At MoMA PS1, 2 Installations Offer a Symphony of Sound

Queens, NEW YORK—The performance is mesmerizing. A room full of speakers at MoMA PS1, each dedicated to the voice of an individual member of a choir. The result, “The Forty Part Motet” by Canadian-artist Janet Cardiff is a harmonious creation that offers a unique experience depending on where in the room you listen and the speaker to which you are closest. Walking around the installation during the 14-minute recording (11 minutes of performance, three minutes of silent intermission) maximizes the experience.

A more industrial symphony is on display in another part of the museum. “Platone (Platoon)” is a formation of 60 air compression tanks outfitted with whistles on a timing device. The random air releases and whistle sounds put on a fascinating, rhythmic performance. The air tank installation by Italian artist Lara Favaretto is part of an exhibit of her works titled, “Just Knocked Out.”

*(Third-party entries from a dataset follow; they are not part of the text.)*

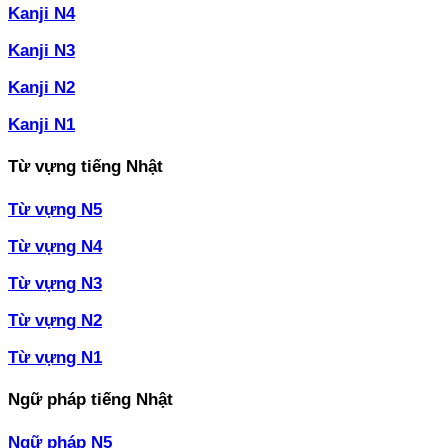
Kanji N4
Kanji N3
Kanji N2
Kanji N1
Từ vựng tiếng Nhật
Từ vựng N5
Từ vựng N4
Từ vựng N3
Từ vựng N2
Từ vựng N1
Ngữ pháp tiếng Nhật
Ngữ pháp N5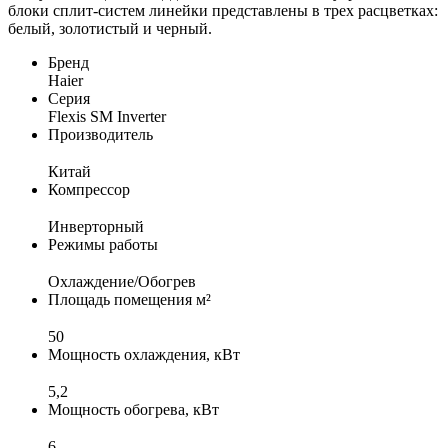
блоки сплит-систем линейки представлены в трех расцветках:
белый, золотистый и черный.
Бренд
Haier
Серия
Flexis SM Inverter
Производитель
Китай
Компрессор
Инверторный
Режимы работы
Охлаждение/Обогрев
Площадь помещения м²
50
Мощность охлаждения, кВт
5,2
Мощность обогрева, кВт
6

Cardiff’s “spatialized adaptation of a sixteenth-century, sacred motet” is on view through Sept. 4, 2012. The “Just Knocked Out” exhibit runs through Sept. 10, 2012.

All photos © Arts Observer

“The Forty Part Motet,” 2001 (40-track sound recording (14:00 minutes), 40 speakers) by Janet Cardiff, reworking of “Spem in Alium Nunquam habui” (1575) by Thomas Tallis.

Installation view of “Plotone (Platoon),” 2005-ongoing (compressed air tanks, pressure regulators, electrical boxes, party whistles, plastic tubing) by Lara Favaretto.